One attendee described the briefing as “very scientific, factual and unemotional,” saying it “quite clearly laid out the evidence.”

An IOC spokesperson stressed that no final decision has been taken. “An update was given by the IOC’s Director of Health, Medicine and Science to the IOC Members last week… The working group is continuing its discussions on this topic and no decisions have been taken yet. Further information will be provided in due course,” the spokesperson said.

IOC President Kirsty Coventry vowed to protect the female sporting category.

What would change

For nearly a decade, the IOC’s guidance has allowed transgender women to compete in female categories if they meet testosterone-reduction thresholds, while leaving ultimate eligibility determinations to each international federation.

The contemplated overhaul would replace that sport-by-sport discretion with a uniform IOC rule excluding transgender women from female events across the Olympic program.

Several federations—including in athletics and swimming—have already moved to restrict participation by athletes who have undergone male puberty, while others, such as football, have not. A blanket IOC policy would standardize eligibility across sports tied to the Games.

Timeline and legal work

Multiple sources indicated the IOC is likely to unveil the new framework in early 2026, potentially around the IOC Session during the Milan-Cortina Winter Olympics in February.

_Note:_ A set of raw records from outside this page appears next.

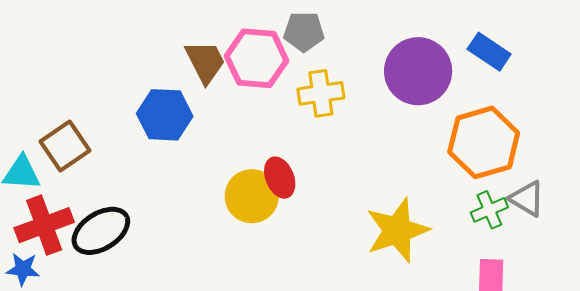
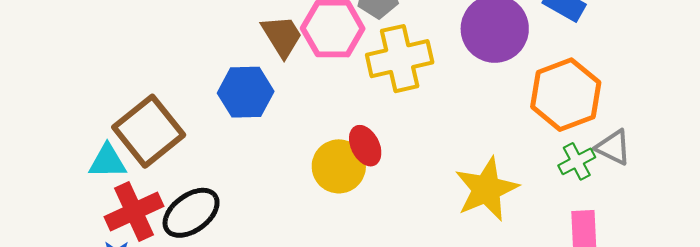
yellow cross: (321, 93) -> (400, 59), size x1.4
brown square: (65, 146) -> (149, 131), size x1.4

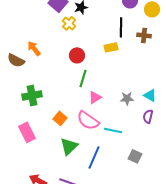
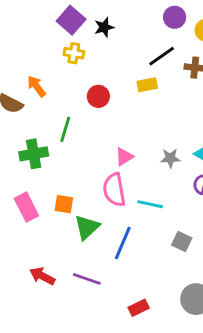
yellow cross: (69, 23) -> (74, 53), moved, turned -32
black line: (121, 27) -> (162, 56), turned 54
green line: (83, 78) -> (65, 129), moved
orange square: (60, 118) -> (64, 204), moved, turned -32
pink semicircle: (88, 120) -> (114, 190), turned 45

Some legal work remains to make the approach “watertight,” since IOC positions to date have been issued as recommendations rather than binding eligibility rules.

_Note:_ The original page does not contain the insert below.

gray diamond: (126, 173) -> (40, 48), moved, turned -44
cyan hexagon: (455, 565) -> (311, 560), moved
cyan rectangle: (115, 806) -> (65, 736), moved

It is not yet clear whether any change would apply before Milan-Cortina 2026; the next Summer Olympics are in Los Angeles in 2028.

Coventry’s stance: protect the female category, lead with science

Kirsty Coventry, the former Olympic swimming champion from Zimbabwe who was elected IOC president this year, has repeatedly emphasized safeguarding the female category while grounding decisions in scientific evidence and broad consultation.

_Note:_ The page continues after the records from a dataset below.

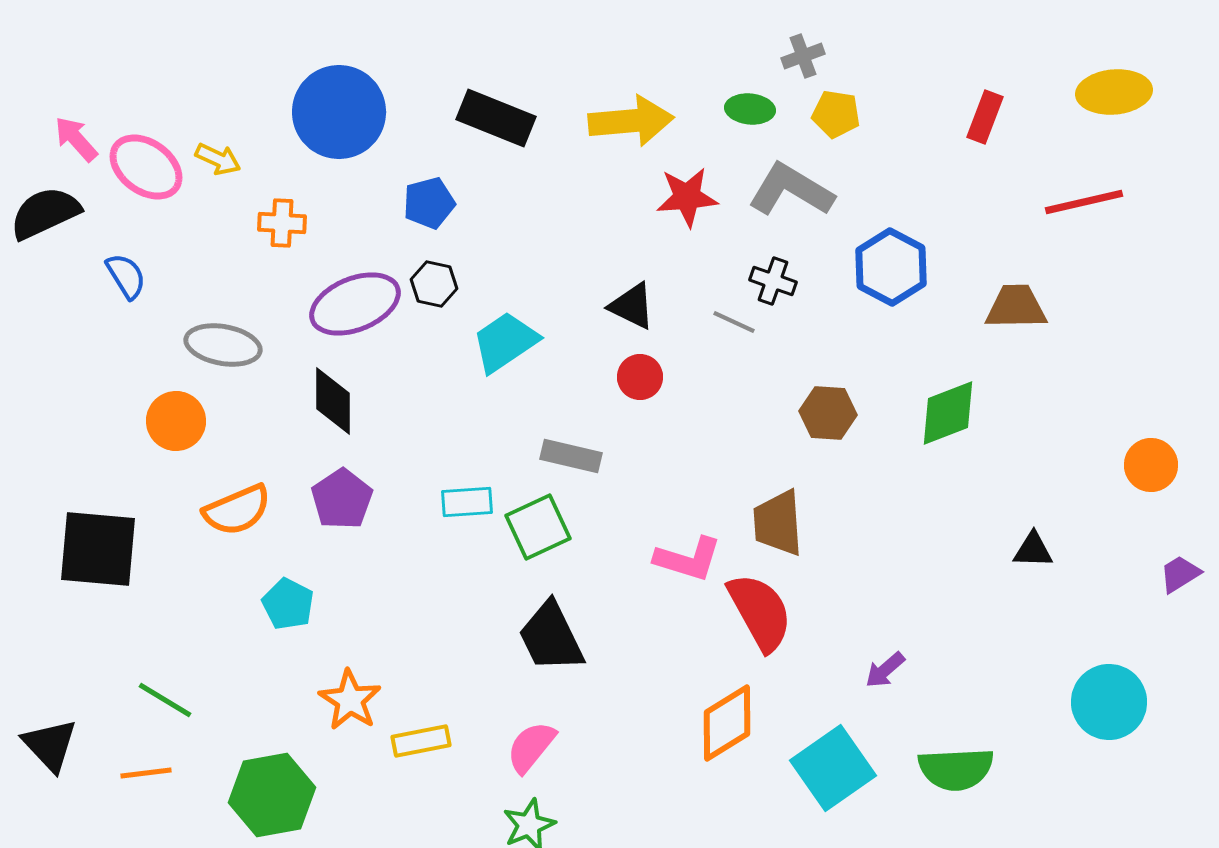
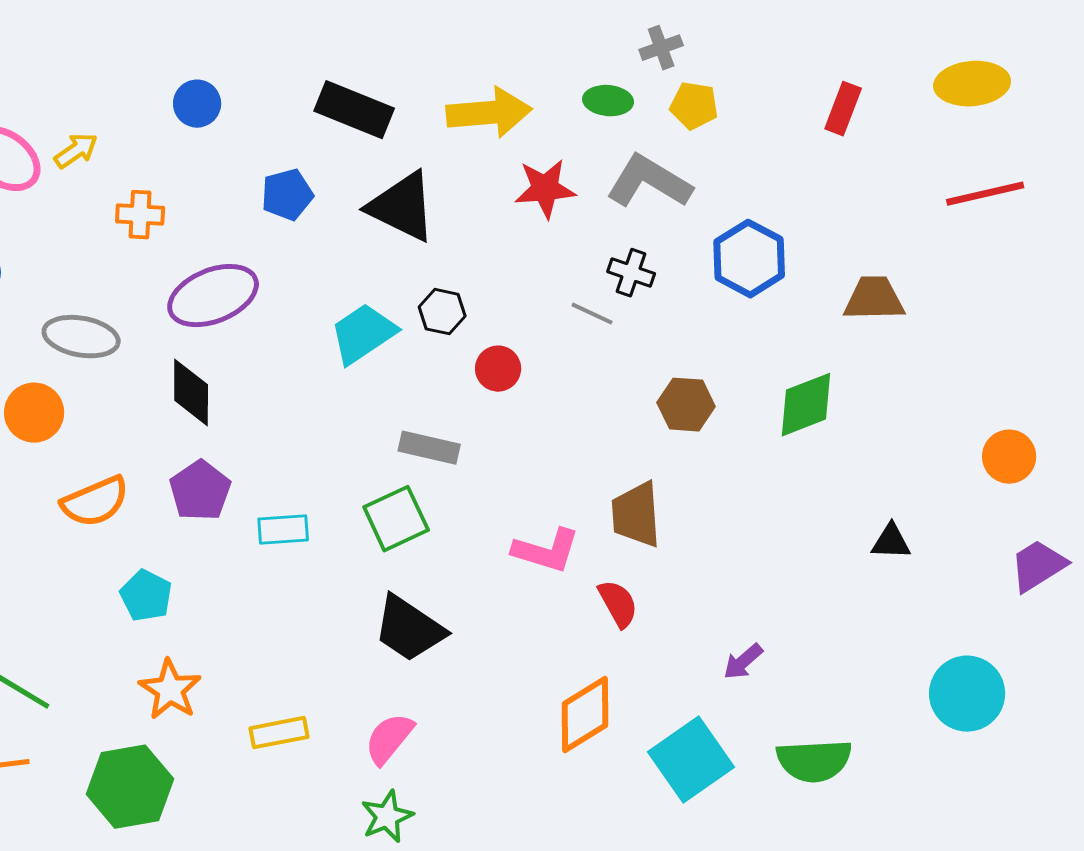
blue circle: (339, 112) -> (197, 104), size x0.5
yellow arrow: (218, 159) -> (76, 151), turned -60
red line: (1084, 202) -> (985, 194), moved
black hexagon: (434, 284) -> (442, 312), moved
black triangle: (632, 306) -> (402, 207), moved, size x1.5
cyan rectangle: (467, 502) -> (283, 530), moved
purple trapezoid: (1180, 574) -> (1038, 566), size x1.4
red semicircle: (760, 612) -> (618, 604), size x0.6
black trapezoid: (551, 637) -> (409, 629), turned -30
orange star: (350, 700) -> (170, 690), moved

“We understand there will be differences depending on the sports,” Coventry said earlier this year, calling for “the protection of the female category” achieved “with a scientific approach and the inclusion of the international federations.”

According to people familiar with last week’s meetings, there was near-unanimous support among IOC members for the organization to take a leading role and build consensus on an updated policy.

Laurel Hubbard became the first openly transgender athlete to compete at the Olympics at the Tokyo Games in 2021

DSD athletes likely included

The prospective policy is also expected to address athletes with differences of sex development (DSD)—competitors who were raised female but have XY chromosomes and male-range testosterone levels.

The Paris 2024 boxing tournament intensified scrutiny after Algeria’s Imane Khelif and Taiwan’s Lin Yu-Ting won Olympic gold amid prior eligibility disputes at the world-governing level.

World Boxing, now recognized by the IOC, has since implemented mandatory sex testing and said Khelif must undergo testing before competing again in the female category.

What happens next

While sources describe strong internal momentum for a uniform rule, the IOC maintains that deliberations are ongoing and no final decision has been reached.

Any adopted framework would mark a significant shift from case-by-case federation control to a centralized eligibility standard, reshaping how transgender and DSD participation is governed at the world’s biggest multi-sport event.

Key open questions include the precise legal form of the policy, its implementation date relative to Milan-Cortina 2026, how it will interface with existing federation rules, and what—if any—pathways for participation will be provided outside the female category.

The IOC has indicated further updates will be issued “in due course” as the working group completes its review.